Local chromatin acetylation around DSBs is essential for the relaxation of chromatin structure following DNA damage (Murr et al., 2006; Sivanand et al., 2017; Shogren-Knaak et al., 2006; Xu et al., 2012), which is a precondition for the initiation of double-strand break (DSB) repair. However, a remaining question is how a substantial amount of acetyl-coenzyme A (acetyl-CoA), the precursor for acetylation reactions, is generated after DNA damage. A large amount of acetyl-CoA can be produced in mitochondria, however prior studies have shown that mitochondrial dysfunction does not impact the levels of nuclear acetyl-CoA (Yi et al., 2011), implying the existence of an mitochondrial independent regulatory mechanism for nuclear acetyl-CoA generation, especially in DNA damage response (Fig. 1).

Fig. 1

After DNA damage, PDHE1α is recruited to double-strand break (DSB) sites in a PARylation-dependent manner mediated by PARP1. Within the chromatin environment, PDHE1α catalyzes pyruvate metabolism, leading to the localized accumulation of acetyl-CoA near DSB sites. This localized accumulation plays a pivotal role in promoting chromatin relaxation, which, in turn, enhances DSB repair-factor recruitment and subsequent DNA repair. HATs, histone acetyltransferases

In a recent publication in Nature Structural & Molecular Biology (Zhang et al., 2023), Jun Zhang and the colleagues reveals the mechanism by which chromatin-associated pyruvate dehydrogenase E1 alpha (PDHE1α) locally generates acetyl-CoA to reshape the chromatin environment near DSBs and facilitate their repair. This study provides a long-awaited solution to the puzzle of the origin of nuclear acetyl-CoA. In the study, they employed AsiSI-induced DNA double-strand breaks (DSBs) in cell lines and conducted Chromatin Immunoprecipitation (ChIP) assays with pan-acetylation-specific antibodies. The results revealed a notable enrichment of acetylation levels at the DSB sites, with a peak in nuclear acetylation levels observed 1–2 h post-DNA damage induction. Additionally, the study demonstrated the recruitment of pyruvate dehydrogenase E1 alpha (PDHE1α) to the DNA damage sites following damage. Laser stripe experiments further confirmed the co-localization of PDHE1α with γH2AX and pan-acetylation signals. Subsequently, the researchers identified a rapid accumulation of pyruvate at the damage sites post-damage. Through isotope labeling and mass spectrometry, they unveiled a range of acetylated proteins in proximity to DNA damage sites. These findings illustrated the interaction between chromatin remodeling, acetyl-CoA metabolism, and the DNA damage response (DDR).

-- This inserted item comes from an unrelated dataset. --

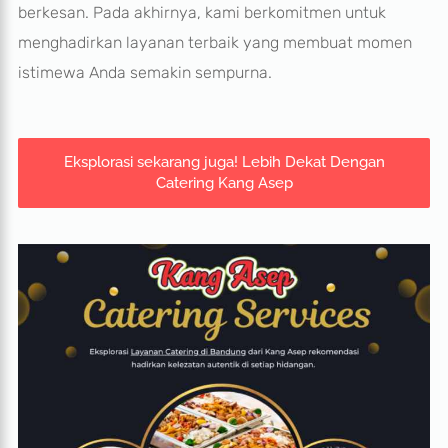
berkesan. Pada akhirnya, kami berkomitmen untuk
menghadirkan layanan terbaik yang membuat momen
istimewa Anda semakin sempurna.
Eksplorasi sekarang juga! Lebih Dekat Dengan
Catering Kang Asep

The authors further explored into the mechanisms governing the recruitment of PDHE1α to DSBs. Mass spectrometry analysis revealed the interaction between PARP1 and PDHE1α. Inhibiting PARP activity or reducing PARP1 levels effectively hindered the recruitment of PDHE1α to chromatin, indicating the pivotal role of PARP1 in PDHE1α recruitment. Furthermore, PARP1 was shown to PARylate PDHE1α, with critical binding regions identified in the 91–190 domain, including key binding sites at C91/94, H113/121, and modification sites at D95/E98/T111/D112/T124/T126. Notably, PDHE1α PARylation was found to influence chromatin accessibility. Intriguingly, although PDHE1α's enzymatic activity did not affect its recruitment to chromatin, it still had an impact on chromatin accessibility. This highlights the significance of PDHE1α in generating acetyl-CoA, which, in turn, affects chromatin accessibility.

In addition, the author uncovered that PDHE1α influences both Homologous Recombination (HR) and Non-Homologous End Joining (NHEJ) repair pathways, thus impacting genome stability. Clinical samples and animal experiments corroborated the link between PDHE1α and tumor resistance to DNA damage therapy, particularly through its PARylation activity,

In conclusion, the study identified PDHE1α as a crucial metabolic enzyme responsible for generating acetyl-CoA within the nucleus. Its recruitment to DNA damage sites depends on PARylation and facilitates local protein acetylation, consequently influencing chromatin states, particularly chromatin accessibility. This study shed light on the intricate processes involved in DNA damage repair and chromatin acetylation regulation. Understanding the role of PDHE1α in producing acetyl-CoA within the nucleus paves the way for potential applications in enhancing cancer treatment and preserving genome stability. Taken together, This study contributes to the understanding of the DNA damage response and opens up new possibilities for therapeutic interventions in cancer treatment.